Military horses make perfect models. This is what I discovered while painting on Whitehall in London, a few yards down from the Household Cavalry post outside Horseguards. The horse managed to remain near-motionless for at least an hour (which is a lot longer than I did).
A few thoughts:
The hardest thing was to ignore the bustling background along Whitehall, and let it melt into one gorgeously wet wash. After the sky, this was the first part to be painted and the was that sets the high-summer mood of the painting.
Detail has a nasty habit of looking “stuck-on” if it is painted onto dry paper or has only hard edges. Look at the bike and horse: each were painted in one go, allowing the blocks of colour to merge into one another.
Dry-brush also works to break up shapes – look at the near bollards.
If in doubt, cheat. In July, no tree is quite this transparent – but if I had made the foliage opaque you wouldn’t be able to see Big Ben.

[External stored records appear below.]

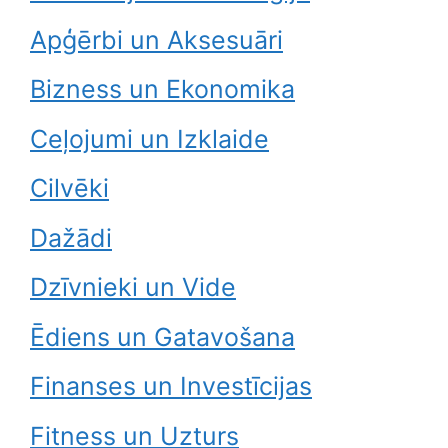
Apģērbi un Aksesuāri
Bizness un Ekonomika
Ceļojumi un Izklaide
Cilvēki
Dažādi
Dzīvnieki un Vide
Ēdiens un Gatavošana
Finanses un Investīcijas
Fitness un Uzturs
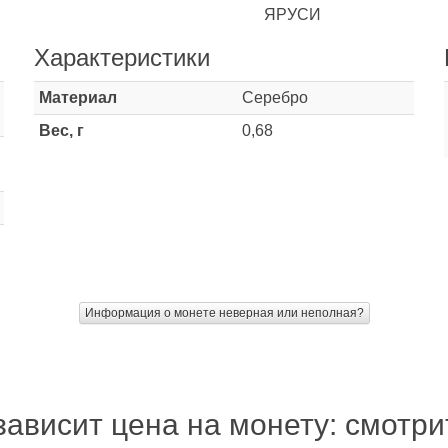
ЯРУСИ
Характеристики
Материал
Серебро
Вес, г
0,68
Информация о монете неверная или неполная?
зависит цена на монету: смотр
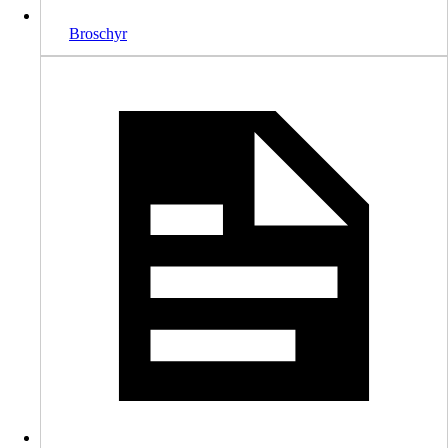
Broschyr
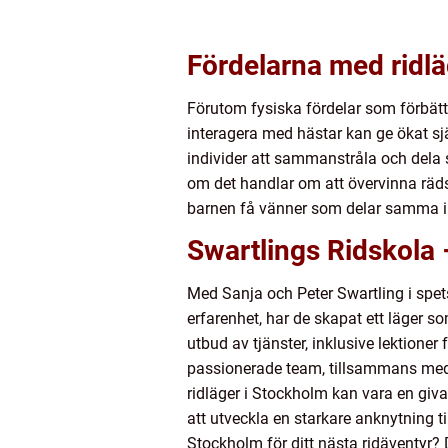
Fördelarna med ridlä
Förutom fysiska fördelar som förbättr
interagera med hästar kan ge ökat sj
individer att sammanstråla och dela s
om det handlar om att övervinna rädsl
barnen få vänner som delar samma intr
Swartlings Ridskola 
Med Sanja och Peter Swartling i spets
erfarenhet, har de skapat ett läger som
utbud av tjänster, inklusive lektioner 
passionerade team, tillsammans med vä
ridläger i Stockholm kan vara en giva
att utveckla en starkare anknytning t
Stockholm för ditt nästa ridäventyr?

I almost gave up on this after the first wash, as it looked too boring! I had managed to head out sketching without any pencils, so as you can imagine there wasn’t much detail. Here I have started to add some detail on top with pencil as a framework for the next layer of paint. Turns out that this is quite a good fix if, like me, you have a tendency to drown your drawings in details.
More quick figure sketching from a cafe near near Place Marcel Pagnol, using a Faber Castell watercolour pencil, a Pentel Tradio Pulaman Pen(and liberal splashes of water). The pen is a recent purchase at the wonderfully antiquated Sennelier shop on the Left Bank – I couldn’t help myself. It has an unusual felt-tip “nib” which is good for quick sketches and the ink dilutes nicely with water.